Your reply should consist only of the lines from the one holding "სოციალური სამართლიანობის ცენტრი" to the last line of the data below, written out exactly and without pictures.

══ Material for the task

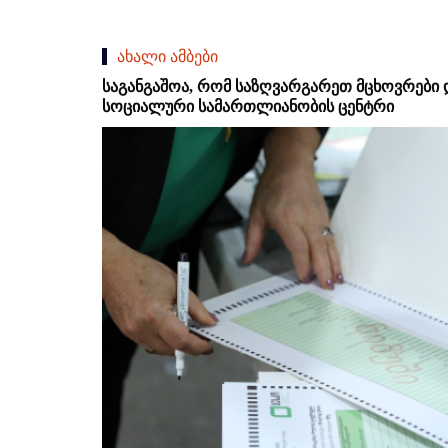
ახალი ამბები
საგანგაშოა, რომ საზღვარგარეთ მცხოვრები 
სოციალური სამართლიანობის ცენტრი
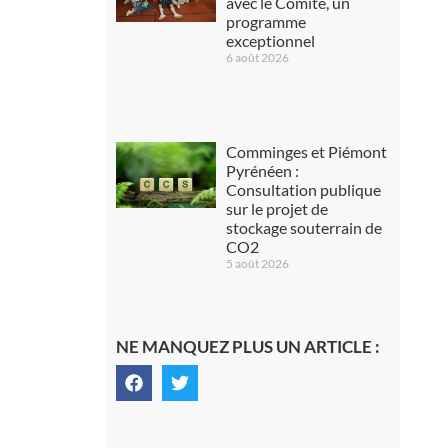
avec le Comité, un
programme
exceptionnel
6 août 2026
Comminges et Piémont
Pyrénéen :
Consultation publique
sur le projet de
stockage souterrain de
CO2
5 août 2026
NE MANQUEZ PLUS UN ARTICLE :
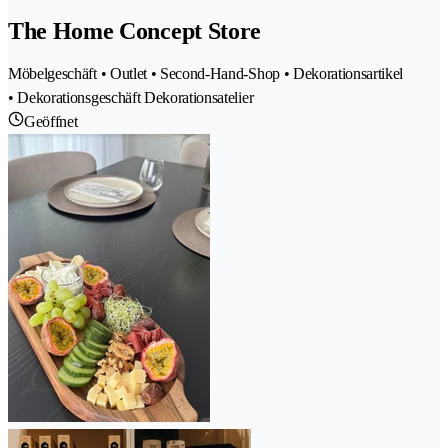
The Home Concept Store
Möbelgeschäft • Outlet • Second-Hand-Shop • Dekorationsartikel
• Dekorationsgeschäft Dekorationsatelier
Geöffnet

════

■ **Your solution**:
სოციალური სამართლიანობის ცენტრი
avec le Comité, un
programme
exceptionnel
6 août 2026
Comminges et Piémont
Pyrénéen :
Consultation publique
sur le projet de
stockage souterrain de
CO2
5 août 2026
NE MANQUEZ PLUS UN ARTICLE :
The Home Concept Store
Möbelgeschäft • Outlet • Second-Hand-Shop • Dekorationsartikel
• Dekorationsgeschäft Dekorationsatelier
Geöffnet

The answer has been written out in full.